Sabato 14 marzo 2020, è stato sottoscritto il “Protocollo condiviso di regolazione delle misure per il contrasto e il contenimento della diffusione del virus Covid-19 negli ambienti di lavoro”. 

Il rotocollo è stato sottoscritto su invito del Ppesidente del Consiglio dei ministri, del ministro dell’economia, del ministro del lavoro e delle politiche sociali, del ministro dello sviluppo economico e del ministro della salute, che hanno promosso l’incontro tra le parti sociali, in attuazione della misura, contenuta all’articolo 1, comma primo, numero 9), del decreto del Presidente del Consiglio dei ministri 11 marzo 2020, che, in relazione alle attività professionali e alle attività produttive, raccomanda intese tra organizzazioni datoriali e sindacali.

L’obiettivo del Protocollo condiviso è quello di contenere la diffusione del Coronavirus, mantenendo attive le aziende in “presenza di condizioni che assicurino alle persone che lavorano adeguati livelli di protezione”. Pertanto le parti hanno convenuto sul possibile ricorso agli ammortizzatori sociali, con la conseguente riduzione o sospensione dell’attività lavorativa, al fine di permettere alle imprese di tutti i settori di applicare tali misure e la conseguente messa in sicurezza del luogo di lavoro. È dunque obiettivo prioritario coniugare la prosecuzione delle attività produttive con la garanzia di condizioni di salubrità e sicurezza degli ambienti di lavoro e delle modalità lavorative. Nell’ambito di tale obiettivo, si può prevedere anche la riduzione o la sospensione temporanea delle attività.

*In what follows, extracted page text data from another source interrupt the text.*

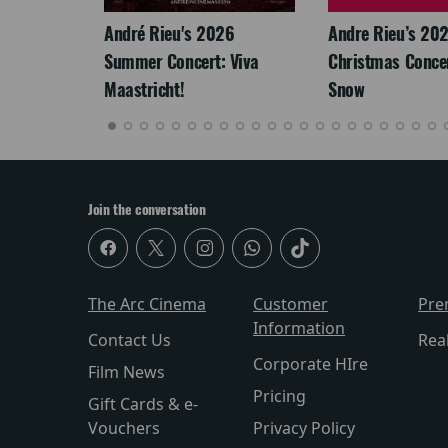
André Rieu's 2026
Andre Rieu’s 20
Summer Concert: Viva
Christmas Concert
Maastricht!
Snow
Join the conversation
The Arc Cinema
Customer
Pre
Information
Contact Us
Rea
Corporate HIre
Film News
Pricing
Gift Cards & e-
Vouchers
Privacy Policy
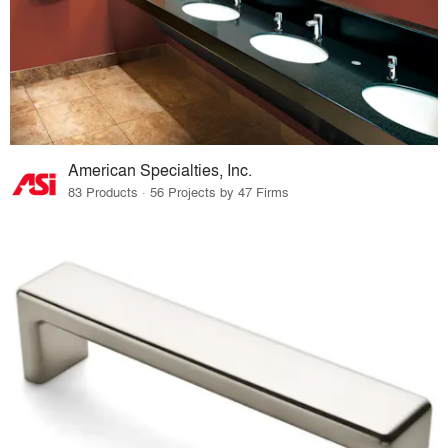
American Specialties, Inc.
83 Products · 56 Projects by 47 Firms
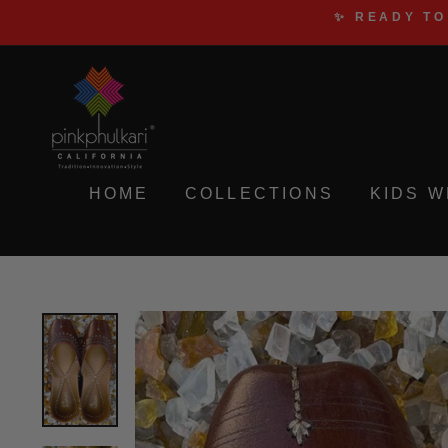
Skip
✨ READY TO
to
content
HOME
COLLECTIONS
KIDS 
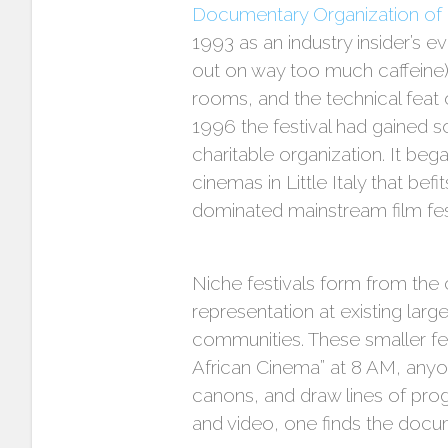
Documentary Organization of
1993 as an industry insider’s 
out on way too much caffeine).
rooms, and the technical feat o
1996 the festival had gained s
charitable organization. It beg
cinemas in Little Italy that befi
dominated mainstream film fes
Niche festivals form from the c
representation at existing lar
communities. These smaller fes
African Cinema” at 8 AM, anyo
canons, and draw lines of pro
and video, one finds the docum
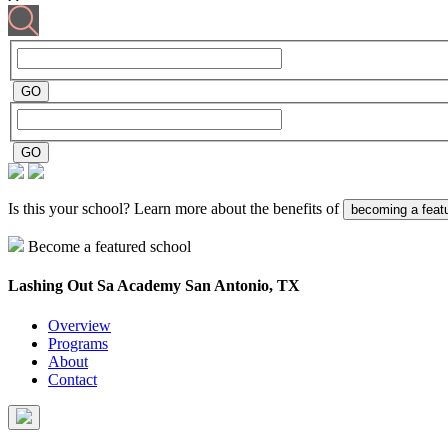
Is this your school? Learn more about the benefits of
becoming a feat
Become a featured school
Lashing Out Sa Academy
San Antonio, TX
Overview
Programs
About
Contact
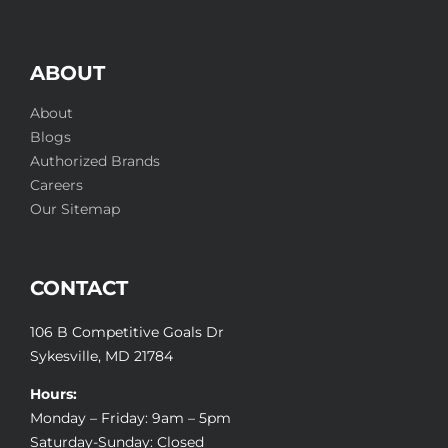
ABOUT
About
Blogs
Authorized Brands
Careers
Our Sitemap
CONTACT
106 B Competitive Goals Dr
Sykesville, MD 21784
Hours:
Monday – Friday: 9am – 5pm
Saturday-Sunday: Closed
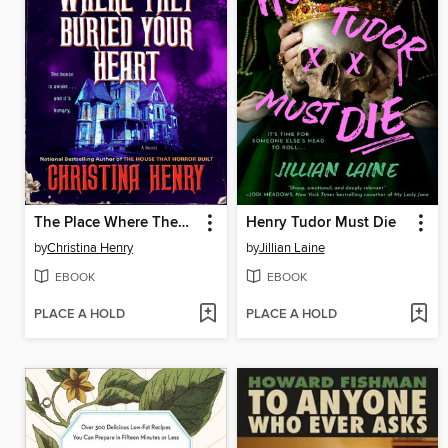
The Place Where They Buried Your Heart
Henry Tudor Must Die
by
Christina Henry
by
Jillian Laine
EBOOK
EBOOK
PLACE A HOLD
PLACE A HOLD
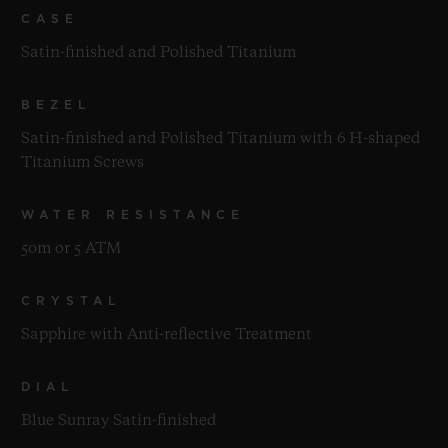
CASE
Satin-finished and Polished Titanium
BEZEL
Satin-finished and Polished Titanium with 6 H-shaped
Titanium Screws
WATER RESISTANCE
50m or 5 ATM
CRYSTAL
Sapphire with Anti-reflective Treatment
DIAL
Blue Sunray Satin-finished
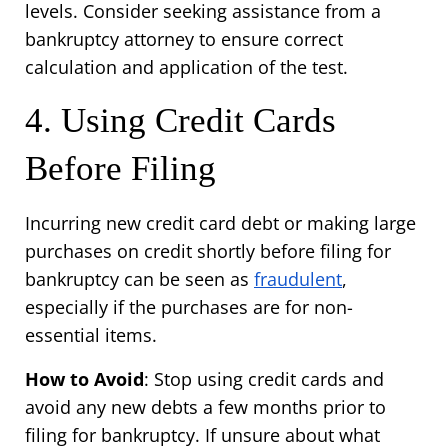
levels. Consider seeking assistance from a 
bankruptcy attorney to ensure correct 
calculation and application of the test.
4. Using Credit Cards 
Before Filing
Incurring new credit card debt or making large 
purchases on credit shortly before filing for 
bankruptcy can be seen as 
fraudulent
, 
especially if the purchases are for non-
essential items.
How to Avoid
: Stop using credit cards and 
avoid any new debts a few months prior to 
filing for bankruptcy. If unsure about what 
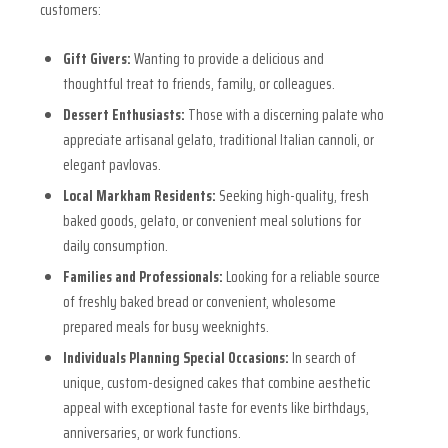
customers:
Gift Givers:
Wanting to provide a delicious and
thoughtful treat to friends, family, or colleagues.
Dessert Enthusiasts:
Those with a discerning palate who
appreciate artisanal gelato, traditional Italian cannoli, or
elegant pavlovas.
Local Markham Residents:
Seeking high-quality, fresh
baked goods, gelato, or convenient meal solutions for
daily consumption.
Families and Professionals:
Looking for a reliable source
of freshly baked bread or convenient, wholesome
prepared meals for busy weeknights.
Individuals Planning Special Occasions:
In search of
unique, custom-designed cakes that combine aesthetic
appeal with exceptional taste for events like birthdays,
anniversaries, or work functions.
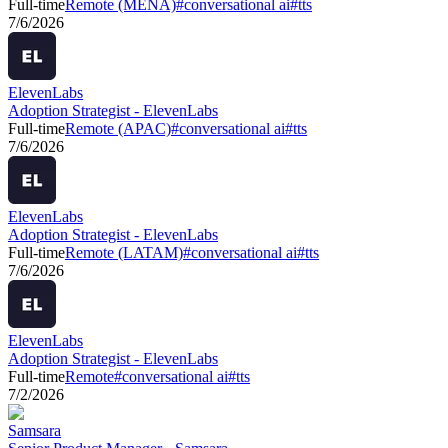
Full-time
Remote (MENA)
#
conversational ai
#
tts
7/6/2026
ElevenLabs
Adoption Strategist - ElevenLabs
Full-time
Remote (APAC)
#
conversational ai
#
tts
7/6/2026
ElevenLabs
Adoption Strategist - ElevenLabs
Full-time
Remote (LATAM)
#
conversational ai
#
tts
7/6/2026
ElevenLabs
Adoption Strategist - ElevenLabs
Full-time
Remote
#
conversational ai
#
tts
7/2/2026
Samsara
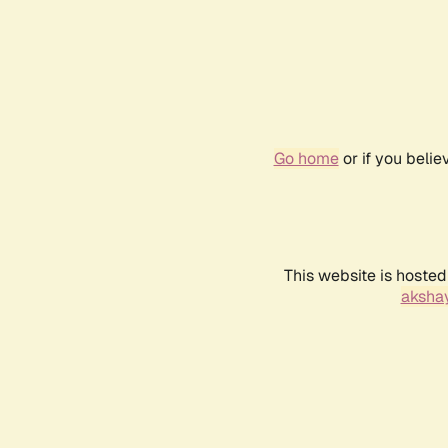
Go home
or if you beli
This website is hosted
akshay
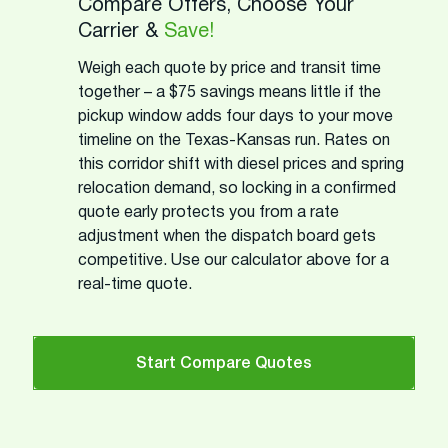
Compare Offers, Choose Your
Carrier &
Save!
Weigh each quote by price and transit time
together – a $75 savings means little if the
pickup window adds four days to your move
timeline on the Texas-Kansas run. Rates on
this corridor shift with diesel prices and spring
relocation demand, so locking in a confirmed
quote early protects you from a rate
adjustment when the dispatch board gets
competitive. Use our calculator above for a
real-time quote.
Start Compare Quotes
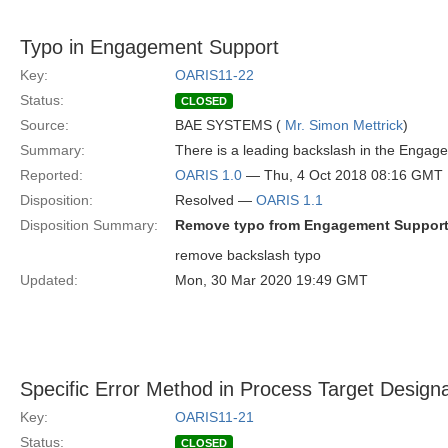
Typo in Engagement Support
Key:
OARIS11-22
Status:
CLOSED
Source:
BAE SYSTEMS (
Mr. Simon Mettrick
)
Summary:
There is a leading backslash in the Engag
Reported:
OARIS 1.0
— Thu, 4 Oct 2018 08:16 GMT
Disposition:
Resolved —
OARIS 1.1
Disposition Summary:
Remove typo from Engagement Support
remove backslash typo
Updated:
Mon, 30 Mar 2020 19:49 GMT
Specific Error Method in Process Target Designa
Key:
OARIS11-21
Status:
CLOSED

“Valutiamo positivamente l’accordo a cui abbiamo partecipato per garantire la massima sicurezza possibile sui luoghi di lavoro. Tuttavia, se l’evolversi della situazione dovesse a portare all’adozione di ulteriori misure ancor più restrittive ci rimetteremo alle decisioni dagli organi scientifico-sanitari, a garanzia di una maggior tutela della salute e della sicurezza dei lavoratori e delle loro famiglie”. Questo il commento a margine della pubblicazione del testo del Protocollo da parte di Marco Granelli, presidente di Confartigianato Emilia-Romagna nonché vice presidente vicario nazionale. “Confartigianato rappresenta oggi gran parte del tessuto produttivo manifatturiero del Paese, composto da micro, piccole e medie imprese e da artigiani che pongono, da sempre, la massima attenzione alle persone. Questo perché la maggior parte di essere sono imprese famigliari, che hanno forte il valore dei lavoratori e della comunità”.